José Soares das Neves destaca a forma como este estudo ajudou a identificar os problemas que afectam o sector, entre os quais destaca a “crise aguda gravíssima que afectou o tecido cultural português” e por consequência o mercado livreiro. Mas garante: “O comércio livreiro não está morto”. “Tem de haver agora uma articulação entre a produção de informação [o estudo] e as medidas a tomar. Não se esperam soluções nem imediatas nem fáceis”, diz o investigador, que entrevistou ao longo dos últimos meses vários livreiros para melhor entender a situação portuguesa. “Procurámos dar apontamentos que possam ser úteis para que a reflexão agora seja informada”, continua.

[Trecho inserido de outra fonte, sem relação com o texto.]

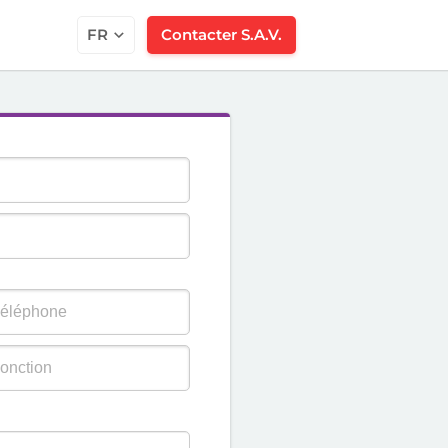
FR
Contacter S.A.V.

Sem apontar qualquer medida, mas esperando que o estudo indique o caminho futuro a seguir, Rui Beja, que também participou nesta investigação, defende a tomada de uma posição forte "para que o livro se mantenha como elemento essencial". "Em geral, as pessoas que ouvimos sentem uma necessidade de se organizarem, de trabalharem em conjunto, além de sentirem que a própria APEL podia ir mais longe."

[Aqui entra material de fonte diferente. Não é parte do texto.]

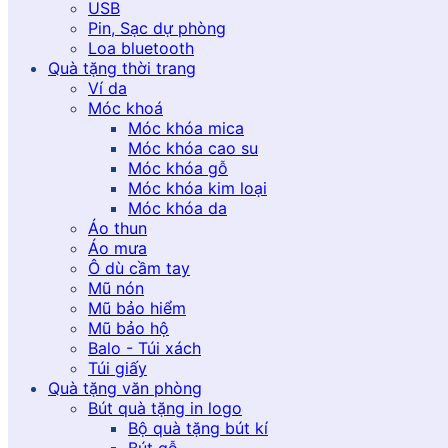
USB
Pin, Sạc dự phòng
Loa bluetooth
Quà tặng thời trang
Ví da
Móc khoá
Móc khóa mica
Móc khóa cao su
Móc khóa gỗ
Móc khóa kim loại
Móc khóa da
Áo thun
Áo mưa
Ô dù cầm tay
Mũ nón
Mũ bảo hiểm
Mũ bảo hộ
Balo - Túi xách
Túi giấy
Quà tặng văn phòng
Bút quà tặng in logo
Bộ quà tặng bút kí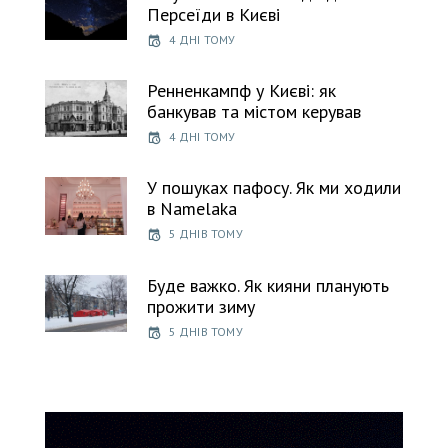
Персеїди в Києві
4 ДНІ ТОМУ
Ренненкампф у Києві: як
банкував та містом керував
4 ДНІ ТОМУ
У пошуках пафосу. Як ми ходили
в Namelaka
5 ДНІВ ТОМУ
Буде важко. Як кияни планують
прожити зиму
5 ДНІВ ТОМУ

João Alvim, presidente da APEL, diz que a associação sozinha "nunca poderá fazer nada". “Este estudo traz a evidência das dificuldades do sector, já não há forma de fugir a esta evidência”, diz Alvim, que encomendou o estudo depois de ano passado vários livreiros se terem manifestado, queixando-se de concorrência desleal por parte de grandes superfícies como a FNAC e a Bertrand. “Vai permitir-nos chegar mais longe, foram detectadas as fragilidades e por isso agora temos de começar a pensar em conjunto como agir”, acrescenta Alvim, que conta entregar em breve estas conclusões ao secretário de Estado da Cultura, Jorge Barreto Xavier. “Fica claro que é preciso uma dinamização do mercado, vivemos num mundo em mudança. Apelo agora aos livreiros para que cooperem entre si, tenham ideias e juntem sinergias. A mudança tem de partir de nós.”

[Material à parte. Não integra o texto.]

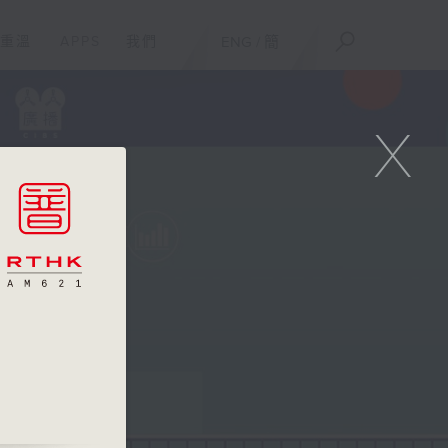
重溫
APPS
我們
ENG
/
簡
X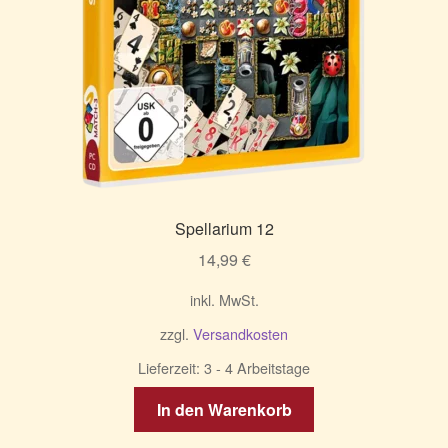
Spellarium 12
14,99
€
inkl. MwSt.
zzgl.
Versandkosten
Lieferzeit:
3 - 4 Arbeitstage
In den Warenkorb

Além das livrarias, o estudo analisa ainda a venda de livros em grandes superfícies, concluindo que esta registou em 2009 um pico, com 229 milhões de euros de facturação, verificando-se a partir desse ano uma quebra, com a facturação, em 2012, a situar-se nos 203 milhões de euros. De acordo com os dados, a tendência de diminuição é mais vincada nas grandes superfícies não alimentares como a FNAC, do que nas alimentares (híper e supermercados).

O estudo nota que a generalização de estratégias concorrenciais, como cartões de desconto e promoções, muito usados nestas grandes superfícies, são "susceptíveis de gerar disfuncionalidades no mercado", afectando sobretudo as livrarias independentes, como estas se tinham queixado. João Alvim pede a clarificação da Lei do Preço Fixo: “Existem variadíssimas posturas perante a mesma lei”. “A lei não pode estar dependente de interpretações pessoais, tem de ser igual para todos, é importante então que se aprecie esta situação”, acrescenta o presidente, lamentando ainda a falta de regulação no sector, nomeadamente no que diz respeito à pirataria. “Todos sabemos que se fotocopiam livros inteiros todos os dias e ninguém faz nada. Há livrarias especializadas que estão a fechar por causa disso”, aponta. “É preciso uma mudança.”

E este estudo, que conta ainda com o trabalho de Jorge Alves dos Santos e Jorge Augusto dos Santos, pode ser o pontapé de saída, acredita João Alvim. “A modernização do sector tem ser feita em conjunto, defende o presidente, garantindo que ao estudo seguir-se-ão vários encontros para discutir ideias.

Sobre os resultados, João Alvim não se mostra surpreendido. “Isto baliza-nos a situação e sabemos coisas que não sabíamos antes mas não nos podemos dizer surpreendidos, são evidentes os sinais da quebra no mercado.”